Department of Chemical Engineering, The Pennsylvania State University, University Park, Pennsylvania 16802, USA.
J Chem Phys. 2017 Oct 21;147(15):152711. doi: 10.1063/1.4995425.
We use first-principles density-functional theory to characterize the binding sites and diffusion mechanisms for a Ga adatom on the GaAs(001)β2(2 × 4) surface. Diffusion in this system is a complex process involving eleven unique binding sites and sixteen different hops between neighboring binding sites. Among the binding sites, we can identify four different superbasins such that the motion between binding sites within a superbasin is much faster than hops exiting the superbasin. To describe diffusion, we use a recently developed local superbasin kinetic Monte Carlo (LSKMC) method, which accelerates a conventional kinetic Monte Carlo (KMC) simulation by describing the superbasins as absorbing Markov chains. We find that LSKMC is up to 4300 times faster than KMC for the conditions probed in this study. We characterize the distribution of exit times from the superbasins and find that these are sometimes, but not always, exponential and we characterize the conditions under which the superbasin exit-time distribution should be exponential. We demonstrate that LSKMC simulations assuming an exponential superbasin exit-time distribution yield the same diffusion coefficients as conventional KMC.

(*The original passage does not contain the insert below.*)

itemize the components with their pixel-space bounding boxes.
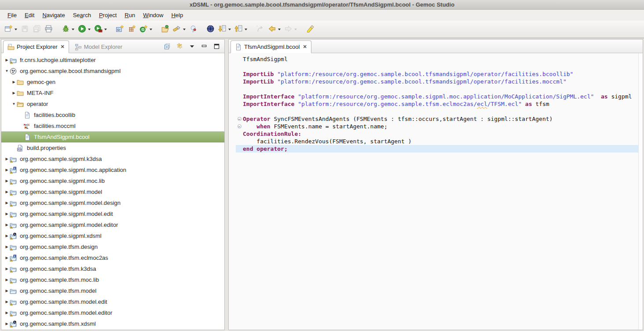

我们使用第一性原理密度泛函理论来描述 Ga 原子在 GaAs(001)β2(2×4)表面上的吸附位置和扩散机制。在这个体系中,扩散是一个复杂的过程,涉及十一个独特的吸附位置和十六种不同的相邻吸附位置之间的跃迁。在这些吸附位置中,我们可以识别出四个不同的超区,使得超区内的吸附位置之间的运动比离开超区的跃迁快得多。为了描述扩散,我们使用了最近开发的局部超区动力学蒙特卡罗(LSKMC)方法,该方法通过将超区描述为吸收马尔可夫链,加速了传统的动力学蒙特卡罗(KMC)模拟。我们发现,对于本研究中探测到的条件,LSKMC 比 KMC 快 4300 倍。我们描述了从超区退出的时间分布,并发现这些时间分布有时是指数分布,但并不总是指数分布,我们还描述了超区退出时间分布应该是指数分布的条件。我们证明了假设超区退出时间分布为指数分布的 LSKMC 模拟可以得到与传统 KMC 相同的扩散系数。